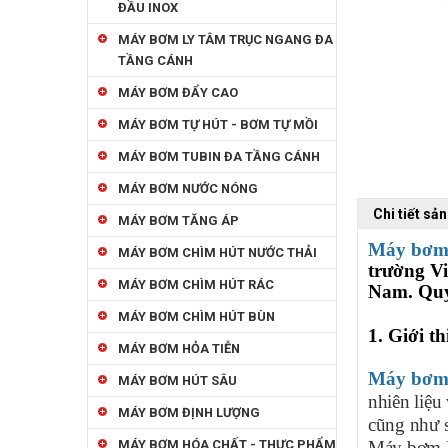
ĐẦU INOX
MÁY BƠM LY TÂM TRỤC NGANG ĐA
TẦNG CÁNH
MÁY BƠM ĐẨY CAO
MÁY BƠM TỰ HÚT - BƠM TỰ MỒI
MÁY BƠM TUBIN ĐA TẦNG CÁNH
MÁY BƠM NƯỚC NÓNG
Chi tiết sả
MÁY BƠM TĂNG ÁP
Máy bơm
MÁY BƠM CHÌM HÚT NƯỚC THẢI
trường V
MÁY BƠM CHÌM HÚT RÁC
Nam. Quý
MÁY BƠM CHÌM HÚT BÙN
1. Giới 
MÁY BƠM HỎA TIỄN
Máy bơm
MÁY BƠM HÚT SÂU
nhiên liệu
MÁY BƠM ĐỊNH LƯỢNG
cũng như s
MÁY BƠM HÓA CHẤT - THỰC PHẨM
Máy bơm P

**Work required**
A word-for-word copy of the records is required. Leave out every picture.

**Exercise answer**
ĐẦU INOX
MÁY BƠM LY TÂM TRỤC NGANG ĐA
TẦNG CÁNH
MÁY BƠM ĐẨY CAO
MÁY BƠM TỰ HÚT - BƠM TỰ MỒI
MÁY BƠM TUBIN ĐA TẦNG CÁNH
MÁY BƠM NƯỚC NÓNG
Chi tiết sả
MÁY BƠM TĂNG ÁP
Máy bơm
MÁY BƠM CHÌM HÚT NƯỚC THẢI
trường V
MÁY BƠM CHÌM HÚT RÁC
Nam. Quý
MÁY BƠM CHÌM HÚT BÙN
1. Giới 
MÁY BƠM HỎA TIỄN
Máy bơm
MÁY BƠM HÚT SÂU
nhiên liệu
MÁY BƠM ĐỊNH LƯỢNG
cũng như s
MÁY BƠM HÓA CHẤT - THỰC PHẨM
Máy bơm P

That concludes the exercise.